Pumping lemma for Context-Free Languages

Question

I have a question about a specific pumping lemma problem for Context-Free Languages.

Suppose we have the following Language:

$L = \{a^{i}b^{j}c^{k}d^{l} \mid 0 < i < k \wedge j > l > 0 \}$

Here is my attemp to prove that the language is not context-free:

Assume $L$ is context-free. Let $n>0$ be the pumping length given by the lemma.

Let $z = a^{n}b^{n+1}c^{n+1}d^{n}$, then $z \in L$.

Than according to the lemma, $z$ can be written as $z = uvwxy$ where the following properties hold:

1. $|vx| \geq 1$
2. $|vwx| \leq n$
3. for every $i \geq 0$, $uv^{i}wx^{i}y \in L$.

We have 6 different possibilities for $vwx$:

1. $vwx = a^{i}$ where $i \leq n$
2. $vwx = a^{i}{b^j}$ where $i+j \leq n$
3. $vwx = b^i$ and $i \leq n$
4. $vwx = b^{i}c^{j}$ and $i+j \leq n$
5. $vwx = c^{i}$ with $i \leq n$
6. $vwx = c^{i}d^{j}$ and $i+j \leq n$

Is this right so far? The thing that I'm unsure of is if my different cases for $vwx$ are right.
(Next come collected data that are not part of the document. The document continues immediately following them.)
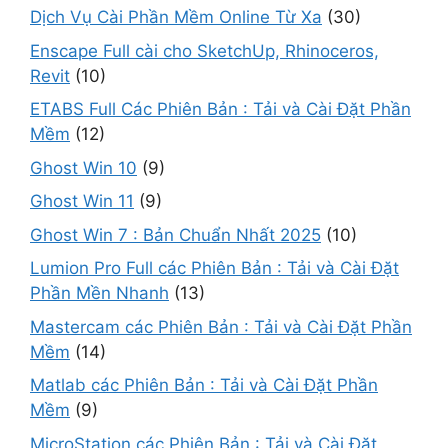
Dịch Vụ Cài Phần Mềm Online Từ Xa
(30)
Enscape Full cài cho SketchUp, Rhinoceros,
Revit
(10)
ETABS Full Các Phiên Bản : Tải và Cài Đặt Phần
Mềm
(12)
Ghost Win 10
(9)
Ghost Win 11
(9)
Ghost Win 7 : Bản Chuẩn Nhất 2025
(10)
Lumion Pro Full các Phiên Bản : Tải và Cài Đặt
Phần Mền Nhanh
(13)
Mastercam các Phiên Bản : Tải và Cài Đặt Phần
Mềm
(14)
Matlab các Phiên Bản : Tải và Cài Đặt Phần
Mềm
(9)
MicroStation các Phiên Bản : Tải và Cài Đặt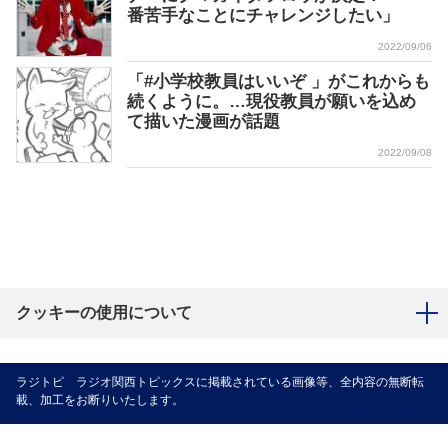
番苦手なことにチャレンジしたい」
2022/09/06
「#小学校教員はいいぞ 」がこれからも
続くように。…現役教員が願いを込め
て描いた漫画が話題
2022/09/08
クッキーの使用について
ラジトピ ラジオ関西トピックスに掲載されている画像等、全内容の無断転
載、加工をお断りいたします。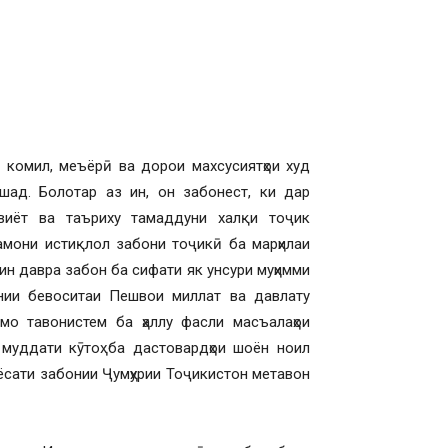
и комил, меъёрӣ ва дорои махсусиятҳои худ
шад. Болотар аз ин, он забонест, ки дар
авиёт ва таъриху тамаддуни халқи тоҷик
амони истиқлол забони тоҷикӣ ба марҳилаи
 ин давра забон ба сифати як унсури муҳимми
онии бевоситаи Пешвои миллат ва давлату
 мо тавонистем ба ҳаллу фасли масъалаҳои
муддати кӯтоҳ ба дастовардҳои шоён ноил
ёсати забонии Ҷумҳурии Тоҷикистон метавон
How do I choose the pumping length for case 2? If I choose $i$ = 2, what if $i$ is zero ? Then I don't have any contradiction.

Thanks in advance

Answer 1

Let me rephrase property 3 of the pumping lemma: for every $l \geq 0$, $uv^lwx^ly \in L$. Now let's consider the seven different cases:

Case 1: $vx = a^i$ where $i > 0$. Choose $l = 2$ to get $a^{n+i} b^{n+1} c^{n+1} d^n \notin L$.

Case 2: $vx = a^ib^j$ where $i,j > 0$. Like case 1 or case 3.
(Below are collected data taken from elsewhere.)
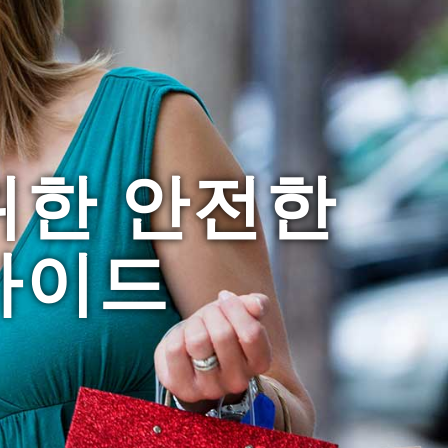
위한 안전한
가이드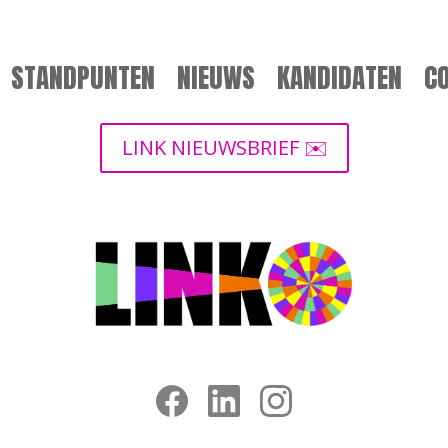
STANDPUNTEN
NIEUWS
KANDIDATEN
C
LINK NIEUWSBRIEF ✉️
Case 3: $vx = b^i$ where $i > 0$. Choose $l = 0$ to get $a^n b^{n+1-i} c^{n+1} d^n \notin L$.

Case 4: $vx = b^ic^j$ where $i,j > 0$. Like case 3 or case 5.

Case 5: $vx = c^i$ where $i > 0$. Choose $l = 0$ to get $a^n b^{n+1} c^{n+1-i} d^n \notin L$.

Case 6: $vx = c^id^j$ where $i,j > 0$. Like case 5 or case 7.

Case 7: $vx = d^i$ where $i > 0$. Choose $l = 2$ to get $a^n b^{n+1} c^{n+1} d^{n+i} \notin L$.